By: Dr. Christopher Pramuk
As the unnamed “white professor” whom Taylor Zachary takes to task in his editorial, “A whitewashed Jesuit education,” I’d like to respond directly to Taylor, if I may, I hope in a spirit of respectful dialogue.
Taylor, first I want to affirm your courage in giving voice to a “Black perspective often ignored and overshadowed by the enduring solidarity of white students, white faculty and white administrators.” I expect your example and your voice may give others the courage to speak up about their experiences and perspectives. I hope so.
The offense at the heart of your editorial appears to be my question put to you, during the Q and A following a panel on racial justice on Jan. 17, as to why you chose to attend Xavier instead of an historically Black college or university (HBCU).
Clearly you perceived the question not as a question intended to draw forth something more about your story in the context of the “Xavier Bubble,” but as a preformed judgment, evidence of “flawed reasoning” and “the purest form of victim blaming.”
I admit that I was frankly astonished and unsettled by the gap between how you heard my question for example, the message that you should “go to a school where more people look like you” and the question I asked, or intended to ask. I apologize if my intention wasn’t clear or if the question felt inappropriately invasive in the context of the forum. I can see now how it may have been so.
At the same time, Taylor, my question about HBCUs did not drop out of the sky. It arose, as I recall, from the substance of our “brief back and forth,” and more broadly in the context of my earlier remarks during the panel, which anticipated some of the same concerns you raised about the Xavier Bubble. My initial response to your comments, you may remember, was to affirm your critical concerns.

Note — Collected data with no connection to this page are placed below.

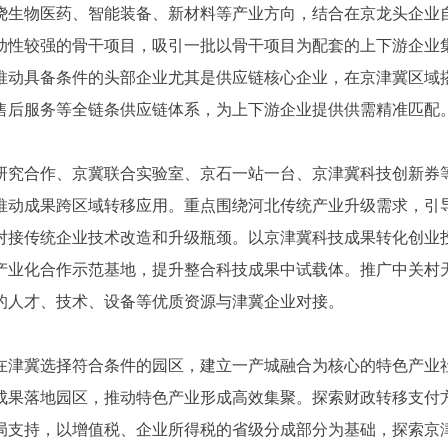
物医药、智能装备、新材料等产业方向，结合在京龙头企业自
带动性较强的骨干项目，吸引一批以骨干项目为配套的上下游企业
推动具备条件的头部企业尤其是供应链核心企业，在京津冀区域
售后服务等全链条供应链体系，为上下游企业提供供需精准匹配
究合作、京冀联合实验室、京石一站一台、京津冀科技创新券等
推动成果跨区域转移应用。重点围绕河北传统产业升级需求，引
对接传统企业技术改造和升级瓶颈。以京津冀科技成果转化创业
产业化合作示范基地，提升整合科技成果中试载体。推广中关村
的人才、技术、设备等优质资源与津冀企业对接。
津冀选择符合条件的园区，建立一产城融合为核心的特色产业社
成果落地园区，推动特色产业形成高效集聚。探索财政转移支付
局支持，以增值税、企业所得税的省级分成部分为基础，探索京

Still, I admit that following with such a personal question, in such an impersonal space, was a risk. I took the risk, I believe, because I trusted that your comments and question to me during the Q and A session were posed in an authentic spirit of dialogue.
You write that “answering a question with a question is simply rude discourse.” I disagree. Sometimes responding to a person’s question with another question can be an attempt toward deepening understanding and empathy. Often in the classroom, before I respond to a serious question from a student, I want to know more about the person asking the question. What is the human experience and social history from which the question arises?
To be sure, if we don’t find ways to create spaces of active listening, vulnerable give and take, a disciplined desire on all sides for mutual understanding, it’s difficult for me to put much hope in “conversations about race.” We all need room to speak and to misspeak, to ask questions and risk being misunderstood, to learn new ways and to unlearn old ways, if we are going to imagine together and build something new, a world community that takes delight in our beautiful, mosaic differences. If we can’t find ways to initiate such processes at a Jesuit Catholic university, where will we learn to do so?
Finally, you ask for more “course material organized around Black and/or Ethnic Studies.” I strongly agree. I don’t know if the “six Black courses” that you mention that Xavier now offers include my own courses on “The Black Catholic Experience” and “Black Literature and Faith,” two of the most personally rewarding classes that I teach at Xavier.
I daresay you’d find the substance of these classes heartening. How about we talk in person? I’m in Hinkle 317. Even better, I’d love to see you in a future class.
Postscript: The day before this piece went to press, Taylor and I met in my office for some two hours and had what I feel was a very open and constructive conversation. We ended with a commitment to keep the dialogue going and to try to open it up in some fruitful way for other students, faculty and staff. What form such a conversation might take, and when it might happen, is yet to be determined.